The reason for operative treatment of Weber B/SER fractures with an injured deltoid ligament, including both SER4a and SER4b fractures, is that they are unstable on both the lateral and medial side (bimalleolar-equivalent). The traditional practice has been to restore stability on the lateral side using screw and plate fixation of the fibula to improve ankle stability, ensure anatomical healing, and prevent posttraumatic arthritis caused by changes in joint kinematics. ⁴ However, recent biomechanical evidence suggests that Weber B fractures with a partial deltoid ligament tear but with an intact dPTTL are stable.^2,9 These findings are coherent with clinical studies demonstrating acceptable patient-reported and radiographic outcomes in the short and midterm after nonoperatively treating SER4a fractures,^4-6,13 and thus challenges the traditional practice of operative treatment of SER4a fractures because of potential instability. The results of the present study provide evidence that plate fixation of the fibula only improves external rotational stability, in SER4a injury models.
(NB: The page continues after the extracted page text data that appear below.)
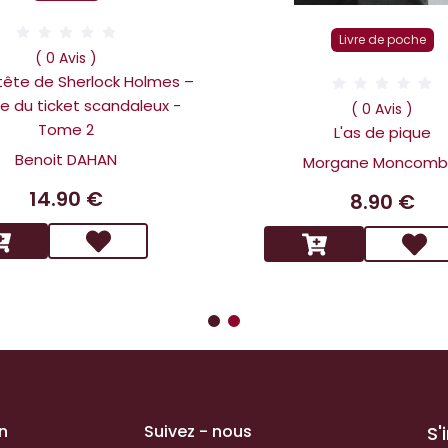
Livre de poche
( 0 Avis )
 tête de Sherlock Holmes –
ire du ticket scandaleux -
( 0 Avis )
Tome 2
L'as de pique
Benoit DAHAN
Morgane Moncomb
14.90 €
8.90 €
n
Suivez - nous
S'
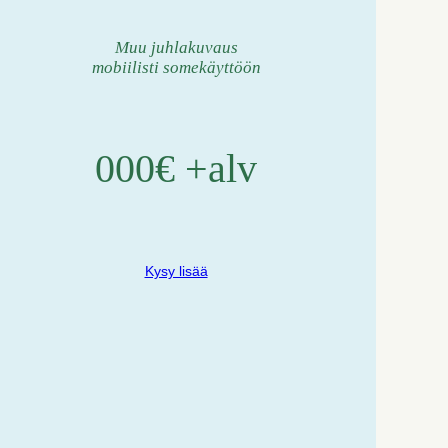
Muu juhlakuvaus
mobiilisti somekäyttöön
000€ +alv
Kysy lisää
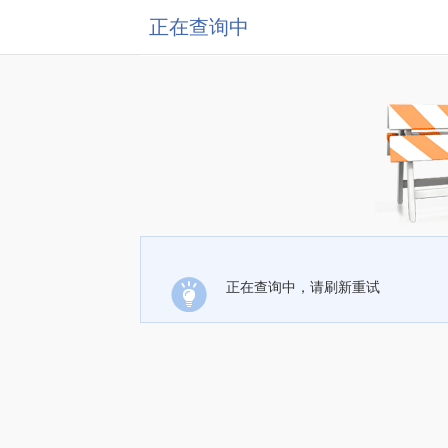
正在查询中
正在查询中，请刷新重试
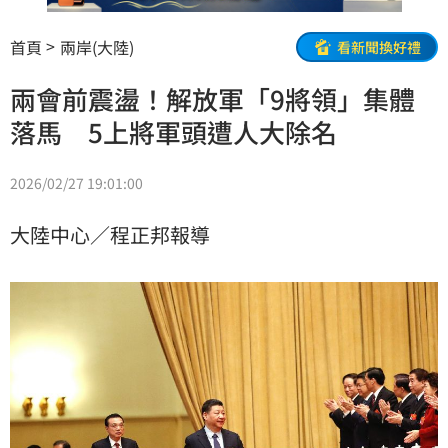
首頁
兩岸(大陸)
看新聞換好禮
兩會前震盪！解放軍「9將領」集體
落馬 5上將軍頭遭人大除名
2026/02/27 19:01:00
大陸中心／程正邦報導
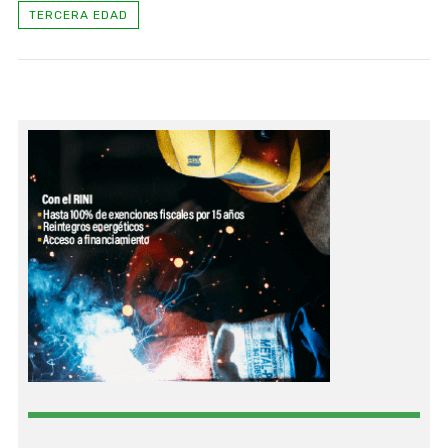
TERCERA EDAD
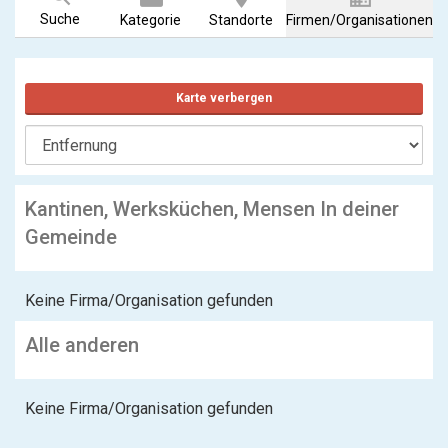
Suche
Kategorie
Standorte
Firmen/Organisationen
Karte verbergen
Kantinen, Werksküchen, Mensen In deiner
Gemeinde
Keine Firma/Organisation gefunden
Alle anderen
Keine Firma/Organisation gefunden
However, we do not know what the long-term effects of potential decreased external rotation are.

Limitations

Although ankle fractures take distinct patterns and imaging studies have established that the SER mechanism can cause Weber B fractures with a partial deltoid ligament injury, ¹ studying cadaver specimens that simulate these injuries cannot accurately capture the intricacies and variations of injuries that occur in vivo. By necessity both the orientation of the fracture line and the amount of deltoid injury were highly controlled. Although this has strong scientific advantage by reducing confounders, clinical relevance can be rightly questioned. Additionally, this study does not address diagnosis of SER4a vs SER4b and may be viewed as a limitation and a target for future research. Another limitation was that robotic measurements were obtained over the ankle and subtalar joints, whereas only radiographic measurements could assess isolated tibiotalar stability. The study setup allowed radiographic measurements for lateral translation and valgus tests but could not accurately measure isolated instability in the ankle joint when testing rotations. Although our study’s findings offer valuable insights into the effect of plate fixation on SER4a injury model stability, the effects and clinical relevance of predetermined loading amounts, safety margins, loading positions, and testing orders remain unknown. Acknowledging that this is a descriptive study, we did not conduct an a priori power analysis, which should be regarded as another weakness of this study.